**Exercise prompt:** Take the lines below from the one with "sauce, honey, brown" through the one with "Find an accountant or Bookkeeper" and retype them exactly. Include nothing else, and no pictures.

**Exercise inputs:**
=== Section Start ===

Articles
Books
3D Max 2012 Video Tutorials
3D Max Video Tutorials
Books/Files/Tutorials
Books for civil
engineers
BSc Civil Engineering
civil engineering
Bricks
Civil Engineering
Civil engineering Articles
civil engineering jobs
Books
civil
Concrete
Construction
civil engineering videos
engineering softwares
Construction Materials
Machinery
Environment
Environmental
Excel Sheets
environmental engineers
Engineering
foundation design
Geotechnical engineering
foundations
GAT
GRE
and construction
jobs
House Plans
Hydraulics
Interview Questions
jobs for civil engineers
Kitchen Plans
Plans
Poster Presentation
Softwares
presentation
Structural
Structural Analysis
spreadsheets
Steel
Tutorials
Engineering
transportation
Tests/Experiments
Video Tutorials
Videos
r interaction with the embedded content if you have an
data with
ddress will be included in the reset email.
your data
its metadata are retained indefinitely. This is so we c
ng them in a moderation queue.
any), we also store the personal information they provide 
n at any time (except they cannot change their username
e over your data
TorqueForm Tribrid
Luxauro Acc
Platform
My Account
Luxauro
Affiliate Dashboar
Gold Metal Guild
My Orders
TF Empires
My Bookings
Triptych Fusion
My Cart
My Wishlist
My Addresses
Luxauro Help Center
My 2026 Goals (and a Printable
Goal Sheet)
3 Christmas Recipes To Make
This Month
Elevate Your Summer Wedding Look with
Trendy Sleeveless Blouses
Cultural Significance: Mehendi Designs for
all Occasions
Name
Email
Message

=== Section End ===
=== Section Start ===

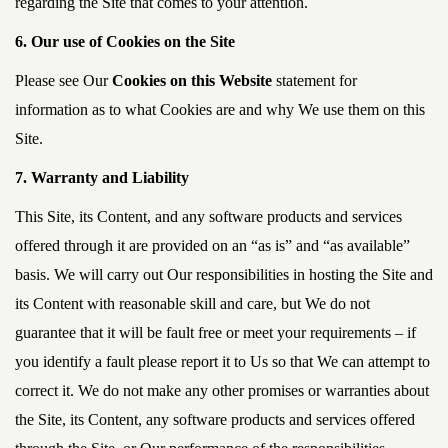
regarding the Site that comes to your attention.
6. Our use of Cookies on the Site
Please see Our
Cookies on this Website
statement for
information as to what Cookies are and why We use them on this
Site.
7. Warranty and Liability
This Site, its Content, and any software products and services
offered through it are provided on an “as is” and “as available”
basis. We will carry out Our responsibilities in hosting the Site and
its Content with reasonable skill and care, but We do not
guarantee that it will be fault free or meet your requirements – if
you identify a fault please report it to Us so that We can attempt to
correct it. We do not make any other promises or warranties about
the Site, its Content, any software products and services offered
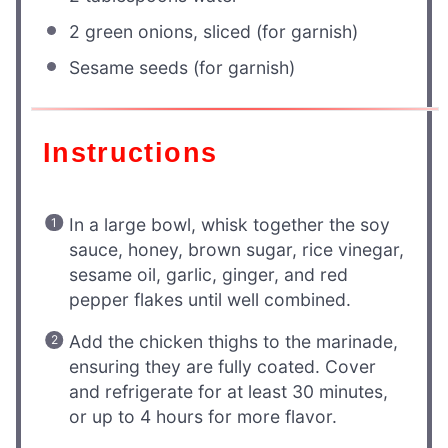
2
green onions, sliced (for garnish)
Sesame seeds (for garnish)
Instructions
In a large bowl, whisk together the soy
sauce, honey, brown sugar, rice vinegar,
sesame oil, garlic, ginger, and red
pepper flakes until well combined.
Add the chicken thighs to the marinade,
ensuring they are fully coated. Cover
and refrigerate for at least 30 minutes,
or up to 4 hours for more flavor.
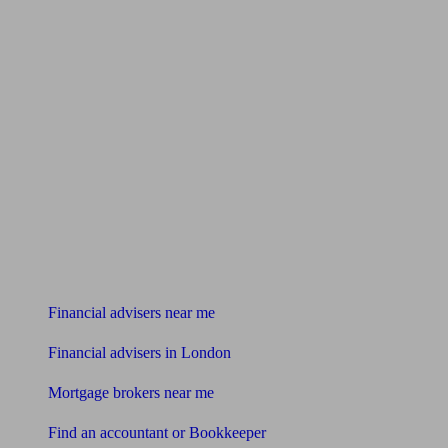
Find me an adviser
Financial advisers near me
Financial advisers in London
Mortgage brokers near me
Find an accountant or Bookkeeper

=== Section End ===

**Solution to this task:**
sauce, honey, brown sugar, rice vinegar,
sesame oil, garlic, ginger, and red
pepper flakes until well combined.
Add the chicken thighs to the marinade,
ensuring they are fully coated. Cover
and refrigerate for at least 30 minutes,
or up to 4 hours for more flavor.
Find me an adviser
Financial advisers near me
Financial advisers in London
Mortgage brokers near me
Find an accountant or Bookkeeper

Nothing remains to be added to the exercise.